WORKING DATA Start Marker

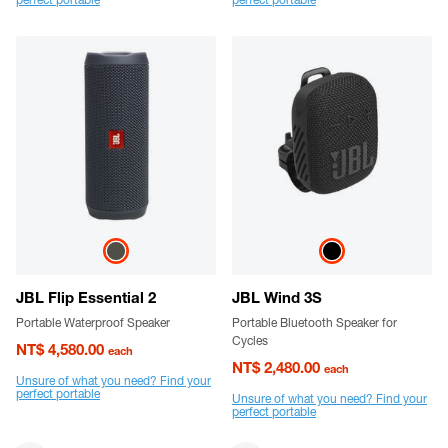
JBL Flip Essential 2
JBL Wind 3S
Portable Waterproof Speaker
Portable Bluetooth Speaker for
Cycles
NT$ 4,580.00
each
NT$ 2,480.00
each
Unsure of what you need? Find your
perfect portable
Unsure of what you need? Find your
perfect portable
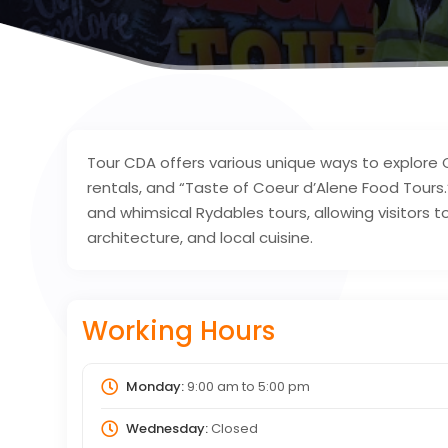
Tour CDA offers various unique ways to explore C
rentals, and “Taste of Coeur d’Alene Food Tours.
and whimsical Rydables tours, allowing visitors t
architecture, and local cuisine.
Working Hours
Monday:
9:00 am
to
5:00 pm
Wednesday:
Closed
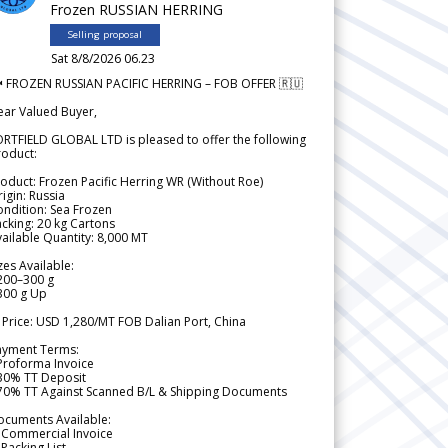
Frozen RUSSIAN HERRING
Selling proposal
Sat 8/8/2026 06.23
 FROZEN RUSSIAN PACIFIC HERRING – FOB OFFER 🇷🇺
ear Valued Buyer,
RTFIELD GLOBAL LTD is pleased to offer the following
roduct:
oduct: Frozen Pacific Herring WR (Without Roe)
igin: Russia
ndition: Sea Frozen
cking: 20 kg Cartons
ailable Quantity: 8,000 MT
zes Available:
200–300 g
300 g Up
 Price: USD 1,280/MT FOB Dalian Port, China
ayment Terms:
Proforma Invoice
 30% TT Deposit
 70% TT Against Scanned B/L & Shipping Documents
ocuments Available:
 Commercial Invoice
Packing List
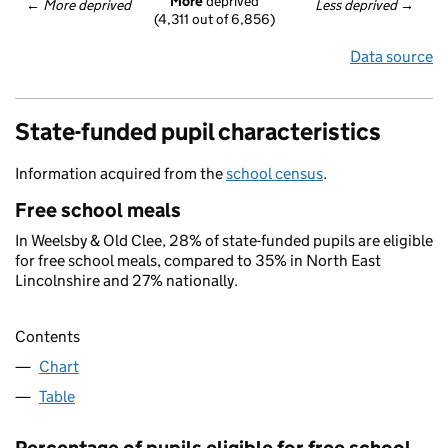
More
 deprived
← 
More deprived
Less deprived
 →
(4,311 out of 6,856)
Data source
State-funded pupil characteristics
Information acquired from the
school census
.
Free school meals
In Weelsby & Old Clee, 28% of state-funded pupils are eligible
for free school meals, compared to 35% in North East
Lincolnshire and 27% nationally.
Contents
Chart
Table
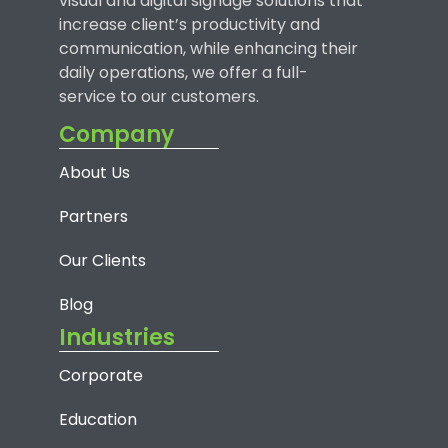
visual and digital signage solutions that
increase client’s productivity and
communication, while enhancing their
daily operations, we offer a full-
service to our customers.
Company
About Us
Partners
Our Clients
Blog
Industries
Corporate
Education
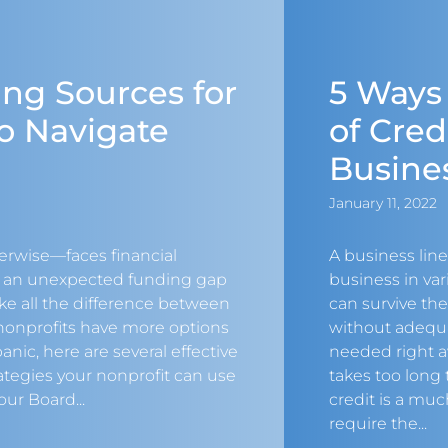
ng Sources for
5 Ways
o Navigate
of Cred
Busine
January 11, 2022
erwise—faces financial
A business line
n an unexpected funding gap
business in va
ake all the difference between
can survive th
 nonprofits have more options
without adequ
anic, here are several effective
needed right a
tegies your nonprofit can use
takes too long t
our Board...
credit is a mu
require the...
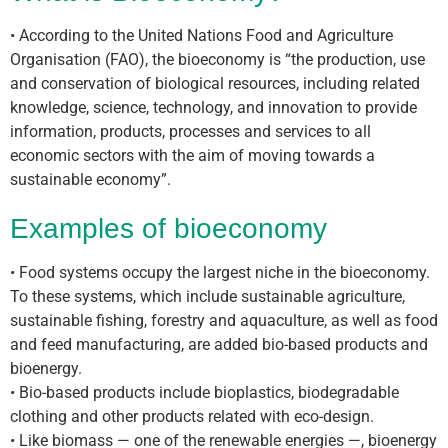
• According to the United Nations Food and Agriculture
Organisation (FAO), the bioeconomy is “the production, use
and conservation of biological resources, including related
knowledge, science, technology, and innovation to provide
information, products, processes and services to all
economic sectors with the aim of moving towards a
sustainable economy”.
Examples of bioeconomy
• Food systems occupy the largest niche in the bioeconomy.
To these systems, which include sustainable agriculture,
sustainable fishing, forestry and aquaculture, as well as food
and feed manufacturing, are added bio-based products and
bioenergy.
• Bio-based products include bioplastics, biodegradable
clothing and other products related with eco-design.
• Like biomass — one of the renewable energies —, bioenergy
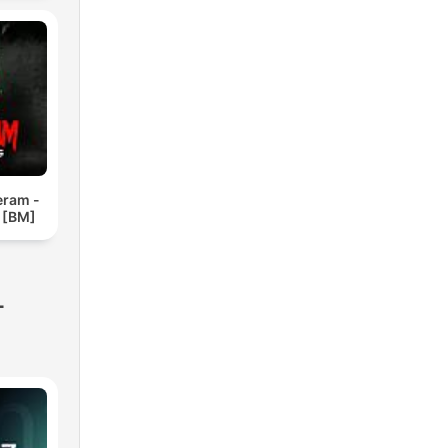
eram -
 [BM]
-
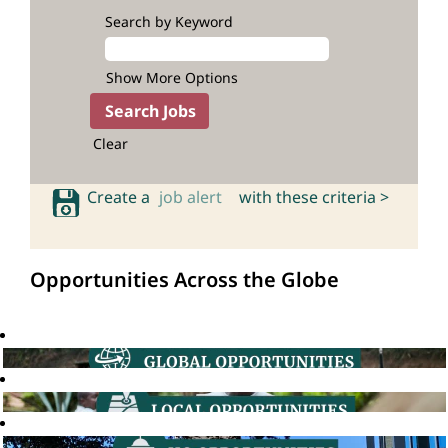
Search by Keyword
Show More Options
Clear
Create a
job alert
with these criteria >
Opportunities Across the Globe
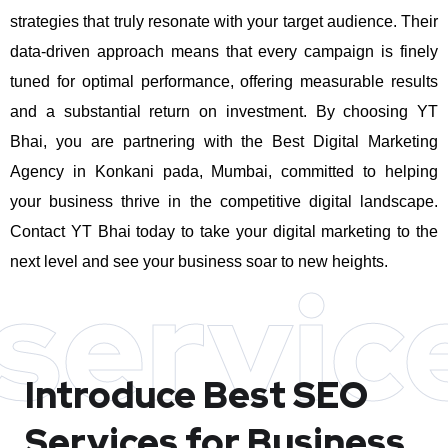
strategies that truly resonate with your target audience. Their
data-driven approach means that every campaign is finely
tuned for optimal performance, offering measurable results
and a substantial return on investment.
By choosing YT
Bhai, you are partnering with the Best Digital Marketing
Agency in Konkani pada, Mumbai, committed to helping
your business thrive in the competitive digital landscape.
Contact YT Bhai today to take your digital marketing to the
next level and see your business soar to new heights.
servic
Introduce Best
SEO
Services for Business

WORKING DATA End Marker

> WORK TO BE COMPLETED:
In the records above, the line with "More deprived" marks the start and the line with "In Weelsby &" marks the end; copy that stretch exactly, both lines included, and nothing else.

> ANSWER BOX:
More deprived
Less deprived
 →
(4,311 out of 6,856)
Data source
State-funded pupil characteristics
Information acquired from the
school census
.
Free school meals
In Weelsby & Old Clee, 28% of state-funded pupils are eligible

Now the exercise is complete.